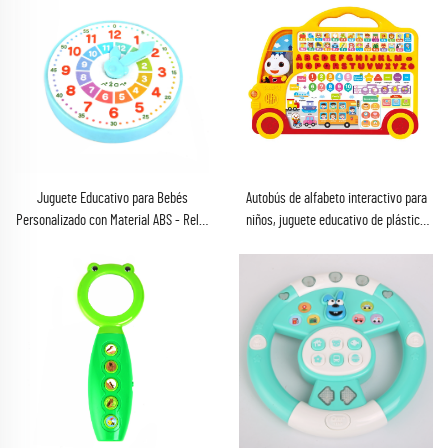
Juguete Educativo para Bebés
Autobús de alfabeto interactivo para
Personalizado con Material ABS - Reloj
niños, juguete educativo de plástico
Didáctico para Niños - Juguete para
ABS mini con pantalla táctil, juguete
Aprender la Hora - Juguetes
musical con pilas, aprendizaje de
Educativos
lectura para niños de 2 a 4 años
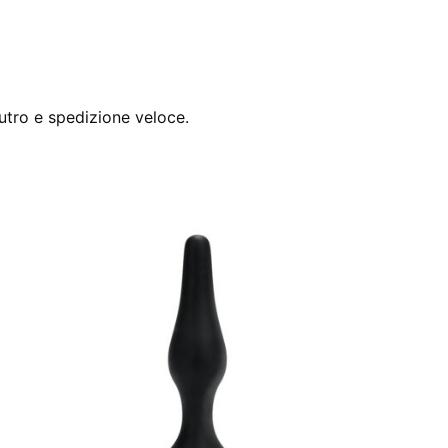
utro e spedizione veloce.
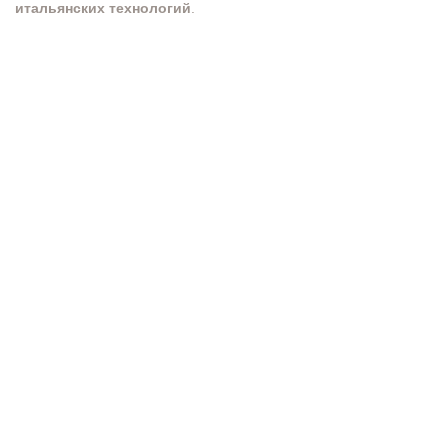
итальянских технологий
.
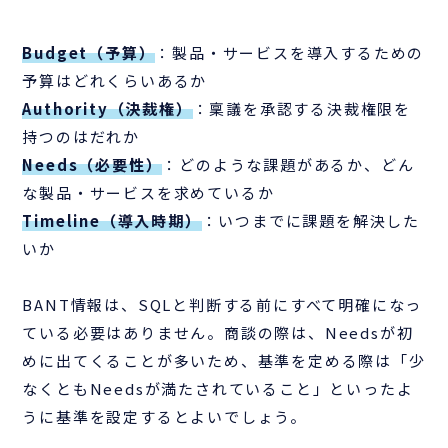
Budget（予算）
：製品・サービスを導入するための
予算はどれくらいあるか
Authority（決裁権）
：稟議を承認する決裁権限を
持つのはだれか
Needs（必要性）
：どのような課題があるか、どん
な製品・サービスを求めているか
Timeline（導入時期）
：いつまでに課題を解決した
いか
BANT情報は、SQLと判断する前にすべて明確になっ
ている必要はありません。商談の際は、Needsが初
めに出てくることが多いため、基準を定める際は「少
なくともNeedsが満たされていること」といったよ
うに基準を設定するとよいでしょう。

=====

> EXERCISE DETAILS:
Copy each line above exactly, with no images.

> EXERCISE RESULT:
Juguete Educativo para Bebés
Autobús de alfabeto interactivo para
Personalizado con Material ABS - Reloj
niños, juguete educativo de plástico
Didáctico para Niños - Juguete para
ABS mini con pantalla táctil, juguete
Aprender la Hora - Juguetes
musical con pilas, aprendizaje de
Educativos
lectura para niños de 2 a 4 años
utro e spedizione veloce.
итальянских технологий
.
Budget（予算）
：製品・サービスを導入するための
予算はどれくらいあるか
Authority（決裁権）
：稟議を承認する決裁権限を
持つのはだれか
Needs（必要性）
：どのような課題があるか、どん
な製品・サービスを求めているか
Timeline（導入時期）
：いつまでに課題を解決した
いか
BANT情報は、SQLと判断する前にすべて明確になっ
ている必要はありません。商談の際は、Needsが初
めに出てくることが多いため、基準を定める際は「少
なくともNeedsが満たされていること」といったよ
うに基準を設定するとよいでしょう。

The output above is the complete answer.